Datum uitspraak:
Datum publicatie:
Rechtsgebied:
Zaaknummer:
Soort procedure:
Zittingsplaats:
Vindplaatsen:

Inhoudsindicatie:

Belanghebbende is ondernemer in de zin van de Wet OB 1968 en exploiteert een aannemingsbedrijf. Een zakenpartner van belanghebbende is failliet verklaard. De zakenpartner had openstaande schulden bij belanghebbende tot een bedrag van € 1.000.000. De curator heeft met de verkoop van onderdelen van de failliete boedel opbrengsten gerealiseerd, welke geheel ten goede zijn gekomen aan de externe financier van de failliete zakenpartner. Belanghebbende meende dat zij recht had op een deel van de door de curator gerealiseerde verkoopopbrengsten en is een civiele procedure gestart. Belanghebbende en de externe financier hebben een compromis gesloten over de verdeling van de verkoopopbrengsten, resulterend in een (door)betaling door de financier aan belanghebbende van een deel van die opbrengsten. In geschil is het antwoord op de vraag of belanghebbende recht heeft op teruggave van de omzetbelasting die is begrepen in onbetaald gebleven facturen. De Inspecteur heeft slechts gedeeltelijke teruggave verleend, omdat in zijn ogen met de (door)betaling van een deel van de verkoopopbrengsten een deel van de openstaande schulden is voldaan. Tegen deze beslissing is belanghebbende in beroep gegaan bij de Rechtbank. De Rechtbank heeft belanghebbende in het gelijk gesteld, tegen welke beslissing de Inspecteur in hoger beroep gekomen is. Het Hof is van oordeel dat, gelet op het veelomvattende karakter van het compromis, er geen rechtstreeks verband bestaat tussen de betaling door de externe financier aan belanghebbende en de openstaande schulden van de failliete zakenpartner. Belanghebbende heeft om die reden recht op teruggave van de omzetbelasting ter zake van de onbetaald gebleven facturen. Het hoger beroep van de Inspecteur is ongegrond.

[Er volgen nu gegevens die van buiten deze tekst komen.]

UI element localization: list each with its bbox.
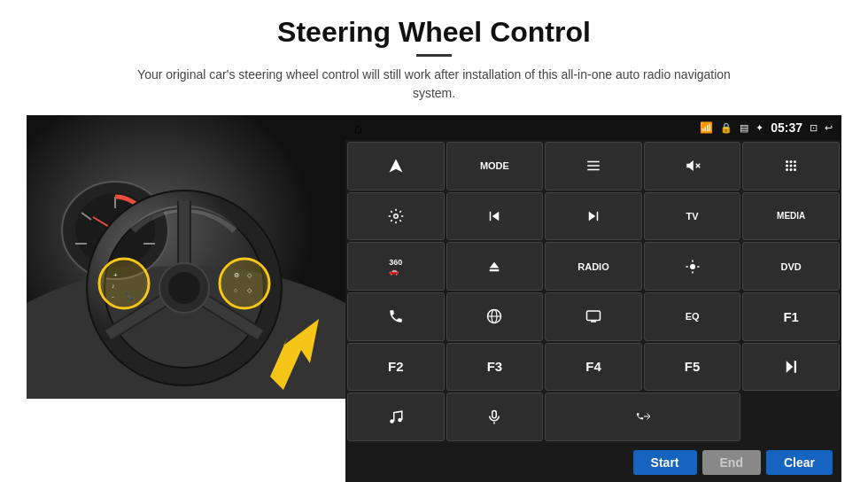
wifi-icon: 📶 (700, 121, 713, 134)
svg-rect-68 (492, 410, 497, 417)
lock-icon: 🔒 (720, 122, 732, 134)
svg-point-67 (398, 417, 402, 422)
svg-point-46 (794, 168, 796, 171)
page-container: Steering Wheel Control Your original car… (0, 0, 868, 482)
svg-text:📞: 📞 (125, 291, 136, 301)
bluetooth-icon: ✦ (756, 122, 763, 134)
svg-marker-35 (686, 160, 694, 171)
svg-point-42 (790, 165, 793, 167)
svg-point-38 (786, 160, 788, 163)
svg-marker-50 (589, 212, 596, 222)
svg-text:⚙: ⚙ (234, 272, 239, 278)
title-divider (416, 54, 452, 57)
svg-point-47 (394, 214, 399, 219)
bottom-bar: Start End Clear (345, 443, 841, 482)
tv-button[interactable]: TV (644, 192, 741, 241)
status-time: 05:37 (771, 120, 802, 135)
svg-rect-33 (587, 166, 600, 167)
back-icon[interactable]: ↩ (825, 122, 833, 134)
f5-button[interactable]: F5 (644, 343, 741, 392)
svg-point-40 (794, 160, 796, 163)
button-grid: MODE TV (345, 140, 841, 443)
svg-point-19 (168, 272, 200, 304)
svg-rect-51 (597, 212, 599, 222)
svg-point-41 (786, 165, 788, 167)
steering-wheel-area: + ♪ - 📞 ⚙ ◇ ○ ◇ (27, 115, 345, 399)
clear-button[interactable]: Clear (766, 450, 833, 475)
end-button[interactable]: End (702, 450, 761, 475)
playpause-button[interactable] (742, 343, 840, 392)
svg-text:○: ○ (234, 287, 237, 293)
status-right: 📶 🔒 ▤ ✦ 05:37 ⊡ ↩ (700, 120, 833, 135)
f2-button[interactable]: F2 (347, 343, 445, 392)
svg-text:-: - (112, 292, 114, 300)
page-title: Steering Wheel Control (277, 16, 591, 49)
360-button[interactable]: 360🚗 (347, 242, 445, 291)
control-panel: ⌂ 📶 🔒 ▤ ✦ 05:37 ⊡ ↩ MODE (345, 115, 841, 482)
screen-button[interactable] (545, 292, 642, 341)
svg-rect-32 (587, 161, 600, 163)
svg-rect-34 (587, 169, 600, 171)
svg-point-25 (220, 259, 269, 308)
svg-text:+: + (113, 271, 118, 279)
f4-button[interactable]: F4 (545, 343, 642, 392)
svg-point-54 (690, 264, 695, 269)
svg-point-66 (390, 419, 394, 424)
cast-icon: ⊡ (810, 122, 818, 134)
eq-button[interactable]: EQ (644, 292, 741, 341)
svg-rect-53 (490, 269, 500, 271)
media-button[interactable]: MEDIA (742, 192, 840, 241)
phone-button[interactable] (347, 292, 445, 341)
sd-icon: ▤ (740, 122, 748, 134)
svg-point-44 (786, 168, 788, 171)
eject-button[interactable] (446, 242, 544, 291)
mute-button[interactable] (644, 142, 741, 190)
svg-rect-62 (586, 311, 600, 321)
apps-button[interactable] (742, 142, 840, 190)
page-subtitle: Your original car's steering wheel contr… (133, 66, 735, 103)
music-button[interactable] (347, 393, 445, 441)
mic-button[interactable] (446, 393, 544, 441)
svg-text:♪: ♪ (112, 283, 115, 289)
mode-button[interactable]: MODE (446, 142, 544, 190)
svg-marker-64 (787, 361, 794, 373)
brightness-button[interactable] (644, 242, 741, 291)
empty-button (742, 393, 840, 441)
svg-marker-31 (389, 159, 402, 173)
svg-marker-48 (492, 212, 500, 222)
f1-button[interactable]: F1 (742, 292, 840, 341)
radio-button[interactable]: RADIO (545, 242, 642, 291)
settings-button[interactable] (347, 192, 445, 241)
next-button[interactable] (545, 192, 642, 241)
call-icon-button[interactable] (545, 393, 740, 441)
content-area: + ♪ - 📞 ⚙ ◇ ○ ◇ ⌂ (27, 115, 841, 482)
svg-rect-65 (794, 361, 796, 373)
navigate-button[interactable] (347, 142, 445, 190)
steering-wheel-bg: + ♪ - 📞 ⚙ ◇ ○ ◇ (27, 115, 345, 399)
f3-button[interactable]: F3 (446, 343, 544, 392)
globe-button[interactable] (446, 292, 544, 341)
svg-point-39 (790, 160, 793, 163)
svg-marker-52 (490, 261, 500, 268)
svg-point-45 (790, 168, 793, 171)
start-button[interactable]: Start (633, 450, 697, 475)
list-button[interactable] (545, 142, 642, 190)
svg-rect-49 (490, 212, 492, 222)
dvd-button[interactable]: DVD (742, 242, 840, 291)
svg-point-20 (99, 259, 149, 308)
prev-button[interactable] (446, 192, 544, 241)
svg-point-43 (794, 165, 796, 167)
status-bar: ⌂ 📶 🔒 ▤ ✦ 05:37 ⊡ ↩ (345, 115, 841, 140)
home-icon[interactable]: ⌂ (354, 120, 362, 136)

Gepubliceerde uitspraken in deze zaak:

Uitspraak



GERECHTSHOF ’s-HERTOGENBOSCH

Team belastingrecht

Meervoudige Belastingkamer

Kenmerk: 14/00351

Uitspraak op het hoger beroep van

de inspecteur van de Belastingdienst

hierna: de Inspecteur

tegen de uitspraak van Rechtbank Zeeland-West-Brabant (hierna: de Rechtbank) van 12 februari 2014, nummer AWB 12/7491 in het geding tussen

[belanghebbende] B.V.,

gevestigd te [vestigingsplaats],

hierna: belanghebbende,

en

de Inspecteur,

betreffende de hierna vermelde beschikking teruggaaf omzetbelasting.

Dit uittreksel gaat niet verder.